Overcoming social anxiety in a post-pandemic world
This article by certified positive psychology coach Beverly Landais looks at ways of dealing with the anxiety you may feel when meeting others in a post-pandemic world.
"Tremendous relief mixed with trepidation about what lies ahead" is how one of my clients described her feelings about the easing of restrictions. Many of us feel the same way. The long lockdown period has created new routines that provide security. You may be unwilling to venture outside these boundaries. Even positive change can make you feel uneasy. It may take time to readjust to things you have not done for a while.
There are many straightforward ways to help you manage anxious feelings and make it easier to adjust. Give yourself a boost with regular self-care such as exercise, getting enough rest, listening to music or other enjoyable activities that will help you keep up your energy. You may find it helpful to spend time outside in a green space before indoor meetings. The fresh air will lift your mood, and noticing your surroundings can ground you.
Communication is vital when addressing anxiety and worry. Talk about the situation and how you feel with those at home and with co-workers at your workplace. Expressing what is on your mind will reduce tension and allow you to gain perspective. It helps to remember that we've all been through a tough time, and others will be similarly affected. Open communication is essential to building psychological safety, giving you and others the space to move at their speed. It will also enable you to share tips on keeping healthy and safe.
As the situation evolves, it is essential to go at your own pace. Think about what will help you to feel protected and comfortable. Begin socialising with others in a way that feels safe to you. Perhaps start with activities you previously enjoyed, like meeting close friends for a coffee or snack outside and gradually build up from there.
Ahead of socialising with others at work, become familiar with the preventative measures that are in place. Doing so will help reassure and enable you to feel safe and comfortable. Take practical steps such as ensuring you always have a spare mask and sanitising gel in your bag. Check-in with clients and colleagues ahead of time to confirm the meeting arrangements so that you know that all is well before you set out.
You may feel that your social skills are rusty and be unsure about how to strike up a conversation. Consider that the other person may feel the same way as this will reduce the pressure on you to perform. Telling someone that you enjoy their company and how nice it is to see them will naturally start the ball rolling. Is there a book, film or Netflix series that you've enjoyed over lockdown? Sharing stories is a human response to the psychological need to connect. Talking together about what has entertained and sustained you can build rapport and strengthen the bonds of friendship.

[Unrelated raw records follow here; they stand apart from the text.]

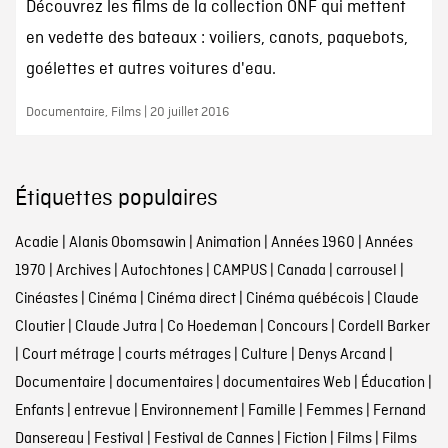
Découvrez les films de la collection ONF qui mettent
en vedette des bateaux : voiliers, canots, paquebots,
goélettes et autres voitures d'eau.
Documentaire, Films | 20 juillet 2016
Étiquettes populaires
Acadie
|
Alanis Obomsawin
|
Animation
|
Années 1960
|
Années
1970
|
Archives
|
Autochtones
|
CAMPUS
|
Canada
|
carrousel
|
Cinéastes
|
Cinéma
|
Cinéma direct
|
Cinéma québécois
|
Claude
Cloutier
|
Claude Jutra
|
Co Hoedeman
|
Concours
|
Cordell Barker
|
Court métrage
|
courts métrages
|
Culture
|
Denys Arcand
|
Documentaire
|
documentaires
|
documentaires Web
|
Éducation
|
Enfants
|
entrevue
|
Environnement
|
Famille
|
Femmes
|
Fernand
Dansereau
|
Festival
|
Festival de Cannes
|
Fiction
|
Films
|
Films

Each person will experience their response to lockdown changes differently. Your feelings might change. One day you might feel confident and comfortable; the next, you might feel uncertain and anxious. Accept any feelings that arise without harsh self-criticism. When you notice you are worrying or feeling twitchy, remind yourself that you are safe and well at this moment. Remember that feelings are only feelings unless you act upon them, and then they become a behaviour. Be kind to yourself as you do this.
Try this: Five Senses Check-In
The Five Senses Check-In helps centre and calm you, allowing you to deal with whatever comes your way. A grounding exercise like this can slow your breathing, slow your heart rate, and stop you from feeling overwhelmed. It is simple to do, and I find it most beneficial when out walking, but also just as good to do sitting quietly for five minutes and allowing myself to focus on each sense.
- Start by breathing in for the count of 3, hold for 4 and out for 5. Do this at least twice.
- Now check in with your five senses, one at a time.
- Spend a short time, say one minute, on each sense, then move on to the next.
- You can do this grounding exercise while sitting, standing or while out for a walk.
Use the framework below to guide you:
- What do I see? (Look around you and allow yourself to notice all that you can observe)?
- What do I hear? (How many sounds can you hear? Are they soft or loud? Do they merge, or is one particularly clear)?
- What can I smell? (Is it strong or delicate? Are the smells sour or sweet? Is one prevalent)?
- What can I taste? (Allow your tongue to wander around your mouth. What flavours do you notice)?
- What can I feel in my body? (Take a moment and do a mental body scan. What sensations do you notice? Are you tense or relaxed?)
Just be with all the feelings that arise without self-criticism or judgment. Finish the Five Senses Check-In by thinking back to when you successfully dealt with something that initially felt difficult or frightening. What strengths, skills, resources and support networks that you accessed then might support you now?
How do you feel now? Are you back in the moment and back in your body? Compare how you feel now with how you felt five minutes ago—what has changed? This simple mindfulness technique works as it intentionally shifts your focus. Doing so calms the stress response enabling you to feel more grounded.